"""

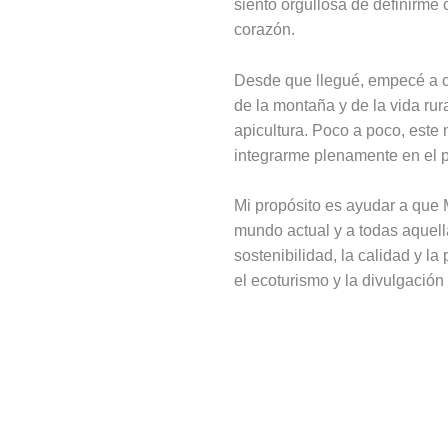
siento orgullosa de definirme
corazón.
Desde que llegué, empecé a c
de la montaña y de la vida rur
apicultura. Poco a poco, este
integrarme plenamente en el p
Mi propósito es ayudar a que 
mundo actual y a todas aquell
sostenibilidad, la calidad y l
el ecoturismo y la divulgación 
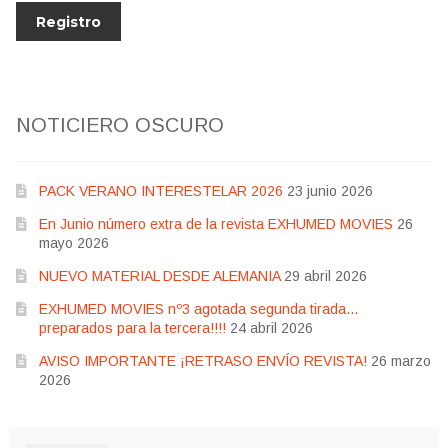
NOTICIERO OSCURO
PACK VERANO INTERESTELAR 2026
23 junio 2026
En Junio número extra de la revista EXHUMED MOVIES
26
mayo 2026
NUEVO MATERIAL DESDE ALEMANIA
29 abril 2026
EXHUMED MOVIES nº3 agotada segunda tirada…
preparados para la tercera!!!!
24 abril 2026
AVISO IMPORTANTE ¡RETRASO ENVÍO REVISTA!
26 marzo
2026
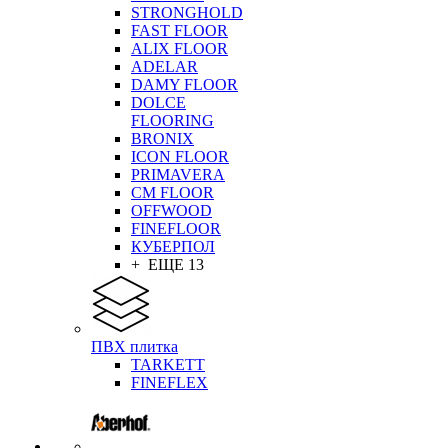
STRONGHOLD
FAST FLOOR
ALIX FLOOR
ADELAR
DAMY FLOOR
DOLCE
FLOORING
BRONIX
ICON FLOOR
PRIMAVERA
CM FLOOR
OFFWOOD
FINEFLOOR
КУБЕРПОЛ
+ ЕЩЕ 13
ПВХ плитка
TARKETT
FINEFLEX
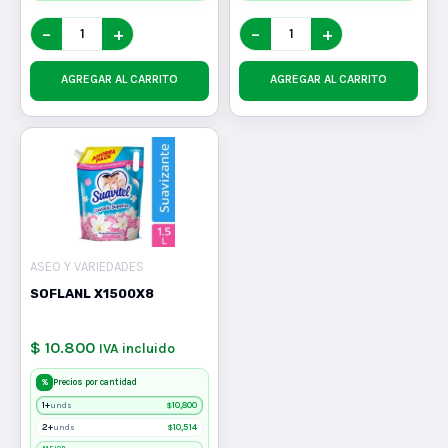
−
+
−
+
AGREGAR AL CARRITO
AGREGAR AL CARRITO
ASEO Y VARIEDADES
SOFLANL X1500X8
$ 10.800
IVA incluido
%
Precios por cantidad
1+
$
10,800
unds
2+
$
10,514
unds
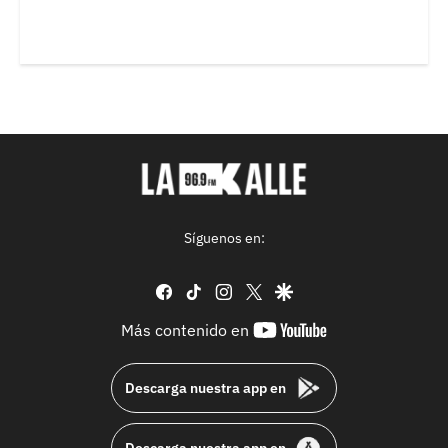
Síguenos en:
facebook
tiktok
instagram
twitter
google
youtube-
Más contenido en
footer
Descarga nuestra app en
Descarga nuestra app en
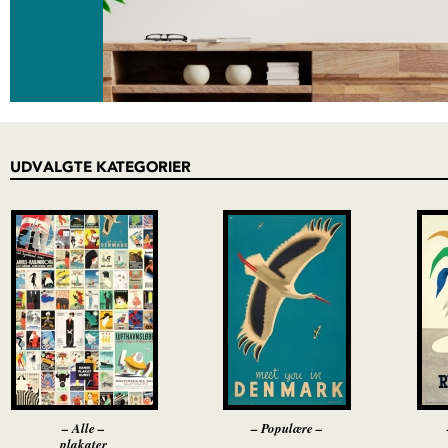
FIND DIN PLAKAT
UDVALGTE KATEGORIER
– Alle –
– Populære –
plakater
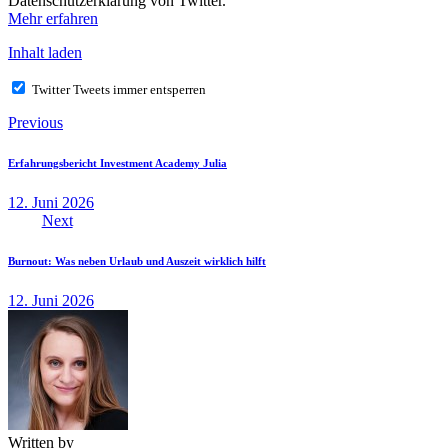
Datenschutzerklärung von Twitter.
Mehr erfahren
Inhalt laden
Twitter Tweets immer entsperren
Beitragsnavigation
Previous
Erfahrungsbericht Investment Academy Julia
12. Juni 2026
Next
Burnout: Was neben Urlaub und Auszeit wirklich hilft
12. Juni 2026
Written by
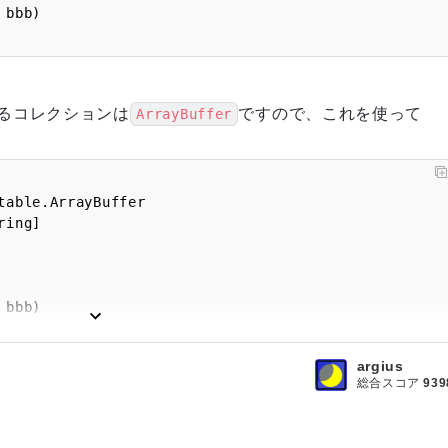
 bbb)
たるコレクションは
ですので、これを使って
ArrayBuffer
 bbb)
argius
総合スコア
939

"""

◆ Assigned task
Starting at the first line of the data, set down each line exactly until you have copied the line with "29 abril 2026", but leave the pictures out.

◆ Response area
siento orgullosa de definirme
corazón.
Desde que llegué, empecé a c
de la montaña y de la vida rur
apicultura. Poco a poco, este
integrarme plenamente en el p
Mi propósito es ayudar a que 
mundo actual y a todas aquell
sostenibilidad, la calidad y l
el ecoturismo y la divulgación 
NOTICIERO OSCURO
PACK VERANO INTERESTELAR 2026
23 junio 2026
En Junio número extra de la revista EXHUMED MOVIES
26
mayo 2026
NUEVO MATERIAL DESDE ALEMANIA
29 abril 2026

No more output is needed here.